Struggling with IVTC
So, I've been trying all sorts of different methods.
1) Keep track of whether any the last 4 frames were dropped. If so, extend the duration of the current frame by 751 ticks.
2) Keep track of the frame durations detelecine assigns. If one of the last two frames was a 3 or a 1, extend the duration of the current frame by 751 ticks.
3) Like method 1, except only extend the frame directly after the dropped one, by a full 3003 ticks. It'd be the same effect as not duping frames (a slight stutter) but without the bitrate costs of duped frames.
4) Compare the buf->data and when one is the same as the last one's, discard it.
1) doesn't work because sometimes more than 1 frame out of 4 is dropped so then you're left with an excess of time to make up.

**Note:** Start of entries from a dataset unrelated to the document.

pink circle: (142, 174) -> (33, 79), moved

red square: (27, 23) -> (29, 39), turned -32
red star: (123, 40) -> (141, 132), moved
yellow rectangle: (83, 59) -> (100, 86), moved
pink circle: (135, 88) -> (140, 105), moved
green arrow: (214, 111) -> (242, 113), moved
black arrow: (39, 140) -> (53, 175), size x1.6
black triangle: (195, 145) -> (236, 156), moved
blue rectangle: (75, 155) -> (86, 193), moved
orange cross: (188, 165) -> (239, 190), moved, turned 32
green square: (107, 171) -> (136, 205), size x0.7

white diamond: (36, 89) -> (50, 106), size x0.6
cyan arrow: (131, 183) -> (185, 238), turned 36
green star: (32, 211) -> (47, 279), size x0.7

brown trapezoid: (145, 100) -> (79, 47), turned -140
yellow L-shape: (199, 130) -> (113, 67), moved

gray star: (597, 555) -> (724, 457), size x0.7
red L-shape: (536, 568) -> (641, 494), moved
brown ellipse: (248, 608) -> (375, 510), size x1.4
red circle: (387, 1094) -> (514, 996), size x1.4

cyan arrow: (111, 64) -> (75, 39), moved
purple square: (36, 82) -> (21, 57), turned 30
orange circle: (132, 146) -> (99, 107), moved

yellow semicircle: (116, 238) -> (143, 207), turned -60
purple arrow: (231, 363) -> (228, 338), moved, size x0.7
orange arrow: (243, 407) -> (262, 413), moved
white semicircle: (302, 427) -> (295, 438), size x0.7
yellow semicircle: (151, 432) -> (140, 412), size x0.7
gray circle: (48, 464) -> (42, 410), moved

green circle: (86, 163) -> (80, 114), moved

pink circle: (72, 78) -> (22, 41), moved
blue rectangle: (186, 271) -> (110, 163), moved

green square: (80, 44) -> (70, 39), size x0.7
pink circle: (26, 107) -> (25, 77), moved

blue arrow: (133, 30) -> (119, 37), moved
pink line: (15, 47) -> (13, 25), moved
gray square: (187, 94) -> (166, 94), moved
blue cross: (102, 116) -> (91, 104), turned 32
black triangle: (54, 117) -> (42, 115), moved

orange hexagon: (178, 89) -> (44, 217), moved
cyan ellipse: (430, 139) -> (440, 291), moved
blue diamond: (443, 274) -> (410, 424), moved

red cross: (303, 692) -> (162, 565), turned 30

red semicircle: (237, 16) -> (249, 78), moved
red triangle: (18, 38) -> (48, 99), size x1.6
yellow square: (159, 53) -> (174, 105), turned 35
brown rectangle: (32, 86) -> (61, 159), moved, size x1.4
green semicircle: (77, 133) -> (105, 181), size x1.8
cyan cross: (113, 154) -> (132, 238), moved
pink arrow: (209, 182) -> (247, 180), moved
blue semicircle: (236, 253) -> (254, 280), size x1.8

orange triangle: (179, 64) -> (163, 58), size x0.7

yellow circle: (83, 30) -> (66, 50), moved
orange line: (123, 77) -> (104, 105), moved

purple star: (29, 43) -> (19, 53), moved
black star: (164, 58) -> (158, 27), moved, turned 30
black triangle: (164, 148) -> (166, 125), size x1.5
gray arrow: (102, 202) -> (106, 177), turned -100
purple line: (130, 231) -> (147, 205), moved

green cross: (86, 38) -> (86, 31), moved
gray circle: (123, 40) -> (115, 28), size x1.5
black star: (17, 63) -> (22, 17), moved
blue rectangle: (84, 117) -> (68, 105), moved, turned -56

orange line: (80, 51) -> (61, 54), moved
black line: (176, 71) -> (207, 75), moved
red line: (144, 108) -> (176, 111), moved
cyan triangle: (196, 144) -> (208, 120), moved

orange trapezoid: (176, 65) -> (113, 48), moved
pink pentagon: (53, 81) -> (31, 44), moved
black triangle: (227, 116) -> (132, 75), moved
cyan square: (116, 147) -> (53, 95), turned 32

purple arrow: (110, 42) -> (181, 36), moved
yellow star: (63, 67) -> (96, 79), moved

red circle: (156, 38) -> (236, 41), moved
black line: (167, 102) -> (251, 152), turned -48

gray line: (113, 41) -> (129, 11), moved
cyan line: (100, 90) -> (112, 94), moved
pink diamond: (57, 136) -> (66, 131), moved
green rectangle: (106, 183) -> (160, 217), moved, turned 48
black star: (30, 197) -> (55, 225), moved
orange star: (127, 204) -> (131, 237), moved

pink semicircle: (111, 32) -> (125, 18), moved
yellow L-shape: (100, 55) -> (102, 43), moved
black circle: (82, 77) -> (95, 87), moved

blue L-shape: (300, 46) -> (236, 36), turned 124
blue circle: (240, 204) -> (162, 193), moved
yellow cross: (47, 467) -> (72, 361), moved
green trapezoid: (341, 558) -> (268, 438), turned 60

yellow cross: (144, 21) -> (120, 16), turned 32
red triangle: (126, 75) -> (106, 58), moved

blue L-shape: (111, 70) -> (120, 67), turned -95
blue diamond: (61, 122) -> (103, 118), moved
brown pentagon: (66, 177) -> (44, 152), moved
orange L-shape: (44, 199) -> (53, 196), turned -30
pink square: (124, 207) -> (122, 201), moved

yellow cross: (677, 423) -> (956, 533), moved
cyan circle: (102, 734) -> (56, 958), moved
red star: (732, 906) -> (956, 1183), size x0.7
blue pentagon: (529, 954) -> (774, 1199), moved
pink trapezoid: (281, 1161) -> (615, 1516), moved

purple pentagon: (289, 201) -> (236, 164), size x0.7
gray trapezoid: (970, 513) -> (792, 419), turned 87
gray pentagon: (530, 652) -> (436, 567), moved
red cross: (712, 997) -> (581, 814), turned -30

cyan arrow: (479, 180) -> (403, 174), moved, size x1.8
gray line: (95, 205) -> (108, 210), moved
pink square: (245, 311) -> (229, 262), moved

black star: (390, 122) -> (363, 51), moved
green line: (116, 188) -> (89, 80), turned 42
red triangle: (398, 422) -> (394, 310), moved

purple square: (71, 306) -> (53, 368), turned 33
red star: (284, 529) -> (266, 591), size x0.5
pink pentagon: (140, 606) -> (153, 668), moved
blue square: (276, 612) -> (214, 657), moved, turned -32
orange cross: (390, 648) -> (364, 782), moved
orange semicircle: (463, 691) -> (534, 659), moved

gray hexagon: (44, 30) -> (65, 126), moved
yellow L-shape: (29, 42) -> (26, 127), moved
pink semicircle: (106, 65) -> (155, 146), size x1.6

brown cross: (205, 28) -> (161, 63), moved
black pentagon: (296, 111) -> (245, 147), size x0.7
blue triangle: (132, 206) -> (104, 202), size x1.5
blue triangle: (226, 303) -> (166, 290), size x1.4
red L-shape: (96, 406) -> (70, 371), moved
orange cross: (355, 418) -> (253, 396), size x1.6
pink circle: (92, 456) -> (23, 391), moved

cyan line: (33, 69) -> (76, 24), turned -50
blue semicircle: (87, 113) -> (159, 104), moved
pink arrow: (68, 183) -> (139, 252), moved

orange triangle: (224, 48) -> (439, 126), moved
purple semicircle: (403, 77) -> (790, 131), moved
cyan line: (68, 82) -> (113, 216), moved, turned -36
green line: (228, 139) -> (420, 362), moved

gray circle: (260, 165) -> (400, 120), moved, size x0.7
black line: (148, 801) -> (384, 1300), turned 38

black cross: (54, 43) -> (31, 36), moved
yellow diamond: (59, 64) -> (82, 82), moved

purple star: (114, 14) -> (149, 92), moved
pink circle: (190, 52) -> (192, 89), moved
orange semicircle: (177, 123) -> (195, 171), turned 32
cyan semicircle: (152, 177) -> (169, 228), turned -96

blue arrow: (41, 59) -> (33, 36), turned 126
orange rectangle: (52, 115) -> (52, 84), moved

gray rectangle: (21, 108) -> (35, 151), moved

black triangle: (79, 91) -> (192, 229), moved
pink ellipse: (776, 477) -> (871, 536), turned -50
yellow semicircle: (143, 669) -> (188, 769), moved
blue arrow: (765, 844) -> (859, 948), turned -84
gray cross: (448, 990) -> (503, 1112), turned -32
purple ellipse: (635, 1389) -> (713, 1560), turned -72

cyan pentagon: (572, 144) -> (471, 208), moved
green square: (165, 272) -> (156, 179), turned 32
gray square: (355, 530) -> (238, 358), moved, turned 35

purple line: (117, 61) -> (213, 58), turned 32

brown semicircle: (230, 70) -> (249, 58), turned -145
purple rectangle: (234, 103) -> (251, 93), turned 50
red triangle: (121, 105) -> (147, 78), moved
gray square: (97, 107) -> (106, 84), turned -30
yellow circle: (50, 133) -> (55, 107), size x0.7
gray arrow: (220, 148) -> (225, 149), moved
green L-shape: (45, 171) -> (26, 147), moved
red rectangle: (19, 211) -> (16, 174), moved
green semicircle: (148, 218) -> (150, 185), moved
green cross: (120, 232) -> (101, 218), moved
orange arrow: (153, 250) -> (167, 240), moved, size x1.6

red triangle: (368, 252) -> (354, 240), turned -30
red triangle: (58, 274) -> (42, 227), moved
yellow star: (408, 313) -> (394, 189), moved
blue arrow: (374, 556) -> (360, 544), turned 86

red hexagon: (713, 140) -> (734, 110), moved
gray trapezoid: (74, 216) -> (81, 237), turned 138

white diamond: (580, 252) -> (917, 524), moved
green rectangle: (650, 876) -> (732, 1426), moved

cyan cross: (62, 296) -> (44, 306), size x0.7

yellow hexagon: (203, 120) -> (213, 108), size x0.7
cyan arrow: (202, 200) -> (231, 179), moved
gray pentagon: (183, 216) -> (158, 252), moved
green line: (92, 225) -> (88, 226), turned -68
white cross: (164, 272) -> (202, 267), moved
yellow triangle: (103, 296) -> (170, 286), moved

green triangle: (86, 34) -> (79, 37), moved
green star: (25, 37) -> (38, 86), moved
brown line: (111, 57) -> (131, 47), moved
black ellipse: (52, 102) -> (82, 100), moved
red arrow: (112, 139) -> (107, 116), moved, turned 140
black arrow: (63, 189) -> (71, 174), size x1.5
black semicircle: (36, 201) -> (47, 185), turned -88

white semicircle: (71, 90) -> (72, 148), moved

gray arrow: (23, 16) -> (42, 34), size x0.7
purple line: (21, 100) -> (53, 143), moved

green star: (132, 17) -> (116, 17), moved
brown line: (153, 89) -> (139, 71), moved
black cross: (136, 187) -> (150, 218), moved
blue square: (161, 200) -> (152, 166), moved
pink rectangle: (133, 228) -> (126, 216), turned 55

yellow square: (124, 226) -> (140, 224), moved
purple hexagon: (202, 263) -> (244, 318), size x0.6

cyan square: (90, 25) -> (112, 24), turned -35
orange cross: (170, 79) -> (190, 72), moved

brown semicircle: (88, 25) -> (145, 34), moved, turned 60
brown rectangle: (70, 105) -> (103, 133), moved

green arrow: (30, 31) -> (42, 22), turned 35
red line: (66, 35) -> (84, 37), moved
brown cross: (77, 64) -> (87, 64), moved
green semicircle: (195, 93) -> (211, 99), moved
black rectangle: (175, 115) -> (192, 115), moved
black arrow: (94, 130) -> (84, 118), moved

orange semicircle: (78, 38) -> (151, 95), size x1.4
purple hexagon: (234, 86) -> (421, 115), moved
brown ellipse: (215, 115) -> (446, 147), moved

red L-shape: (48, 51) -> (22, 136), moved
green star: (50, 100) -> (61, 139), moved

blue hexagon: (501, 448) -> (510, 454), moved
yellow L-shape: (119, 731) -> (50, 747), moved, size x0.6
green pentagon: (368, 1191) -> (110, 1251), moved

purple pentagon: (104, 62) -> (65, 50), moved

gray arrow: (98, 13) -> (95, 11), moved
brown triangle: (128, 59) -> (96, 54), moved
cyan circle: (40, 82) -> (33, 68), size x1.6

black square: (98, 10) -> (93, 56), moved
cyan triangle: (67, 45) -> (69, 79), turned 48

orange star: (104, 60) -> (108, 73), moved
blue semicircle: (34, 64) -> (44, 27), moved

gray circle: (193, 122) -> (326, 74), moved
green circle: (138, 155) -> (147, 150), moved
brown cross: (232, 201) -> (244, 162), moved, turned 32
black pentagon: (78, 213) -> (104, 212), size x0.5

2) doesn't work because sometimes the durations don't go steady 323232 and you start losing time when it goes back to interlaced sections
3) might work if i stared at it some more but it seems stupid
4) doesn't work because apparently there are slight differences between the "duped" frames that the eye doesn't see, but make them not equal, numerically. Or I'm reading them wrong. Or something.
Then I've tried massaging all those methods in various ways, like adjusting their sensitivities (like to only 'notice' 29.97 material after it had been going on for a dozen frames).
Here's a messy diff with a bunch of different attempts, most commented out:
http://pastebin.ca/742806
But finally I figured out how to do it, I think. It's so simple I can't believe I've been working on this so long:
Keep a running count of dropped frames. Keep a running count of extended frames. When dropped * 4 > extended, extend the current frame. This solves the problems with method 1. Whenever the numbers are out of sync, they're made up at the next available opportunity (like a static shot of a wall, when ivtc didn't see anything to discard), instead of accumulating into a growing av desync. Sure, we're still ~1500 ticks off on when telecined sections start and end, and making up that lost time will extend the end even more, but, imo, it'll square the desync within a reasonable window. It will get even more reasonable when someone smarter than I am figures out how to buffer a couple of frames in the render or muxing pipeline, so the extended durations can begin 2 frames before the dropped frame like they should.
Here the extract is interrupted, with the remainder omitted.